In [57]:
import functools
import tensorflow as tf
import numpy as np
import pandas as pd

# Tensorflow Dataset API
This notebook will be focused on understanding the usage og the tensorflow dataset api.

First thing we are going to do is  download the sample data from the titanic dataset, pretty standar exercise.
Remember the dataset will be downloaded to our local system: ~/.keras/datasets/eval.csv


In [58]:
TRAIN_DATA_URL = "https://storage.googleapis.com/tf-datasets/titanic/train.csv"
TEST_DATA_URL = "https://storage.googleapis.com/tf-datasets/titanic/eval.csv"
train_file_path = tf.keras.utils.get_file("train.csv", TRAIN_DATA_URL)
test_file_path = tf.keras.utils.get_file("eval.csv", TEST_DATA_URL)

print(test_file_path)

/Users/ness/.keras/datasets/eval.csv


# Visualization
Lets visualize how this file looks like.

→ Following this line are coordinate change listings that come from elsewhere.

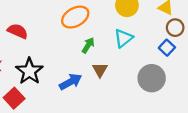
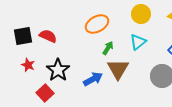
brown triangle: (100, 70) -> (118, 69), size x1.6

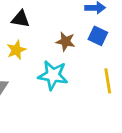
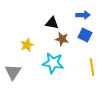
black triangle: (21, 19) -> (52, 23), moved

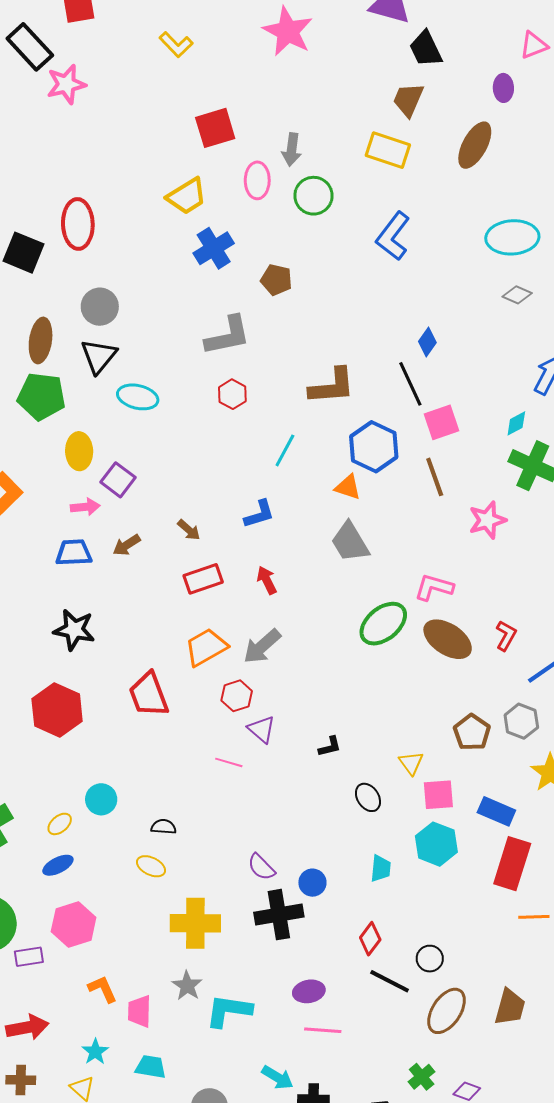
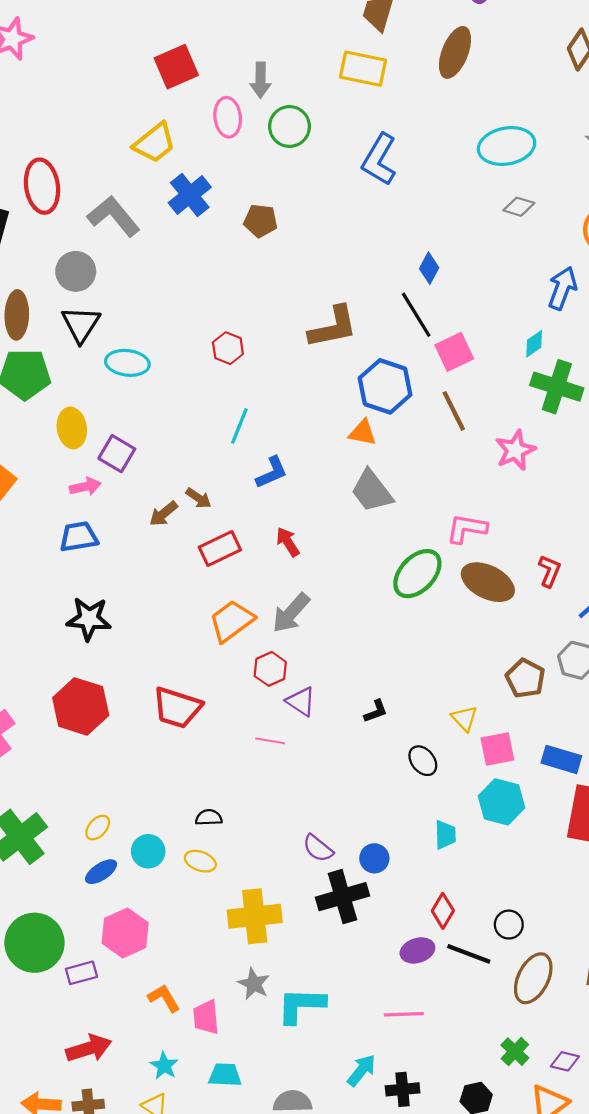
gray L-shape: (228, 336) -> (114, 216), moved, turned -111
cyan line: (285, 450) -> (239, 426), moved
brown arrow: (127, 545) -> (163, 514), moved
red trapezoid: (149, 695) -> (177, 708), moved, turned -45
cyan circle: (101, 799) -> (148, 851), moved
purple ellipse: (309, 991) -> (417, 950), moved
cyan arrow: (278, 1077) -> (362, 1070), turned -76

We are going to use the `head` command. By default it returns the first 10 lines of a file

In [59]:
!head {train_file_path}

survived,sex,age,n_siblings_spouses,parch,fare,class,deck,embark_town,alone
0,male,22.0,1,0,7.25,Third,unknown,Southampton,n
1,female,38.0,1,0,71.2833,First,C,Cherbourg,n
1,female,26.0,0,0,7.925,Third,unknown,Southampton,y
1,female,35.0,1,0,53.1,First,C,Southampton,n
0,male,28.0,0,0,8.4583,Third,unknown,Queenstown,y
0,male,2.0,3,1,21.075,Third,unknown,Southampton,n
1,female,27.0,0,2,11.1333,Third,unknown,Southampton,n
1,female,14.0,1,0,30.0708,Second,unknown,Cherbourg,n
1,female,4.0,1,1,16.7,Third,G,Southampton,n


# Create a dataset with tensorflow
Next we need to create a dataset we can work with. The `tf.data.experimental.make_csv_dataset` command will create a dataset from the csv file we input. The nice thing is that it will separate our features from our label returning a tuple: (features, label). We need to specify our **target** column in the `label_name` command.

In [62]:
dataset = tf.data.experimental.make_csv_dataset(
    train_file_path,
    batch_size=5,
    label_name='survived',
    na_value='?',
    num_epochs=1,
    ignore_errors=True,
    shuffle=False)

Now lets analyze the dataset that the function has return. 
This is the documentation for the `experimental.make_csv_dataset`:
Reads CSV files into a dataset, where each element of the dataset is a (features, labels) tuple that corresponds to a batch of CSV rows. The features dictionary maps feature column names to Tensors containing the corresponding feature data, and labels is a Tensor containing the batch's label data

**Notice how important is that the features is an ordered dictionary**

In [64]:
#for element in dataset.take(1):
 #   print(f'Each element of the dataset is a tuple(features, labels)-> Type: {type(element)}, length:{len(element)}')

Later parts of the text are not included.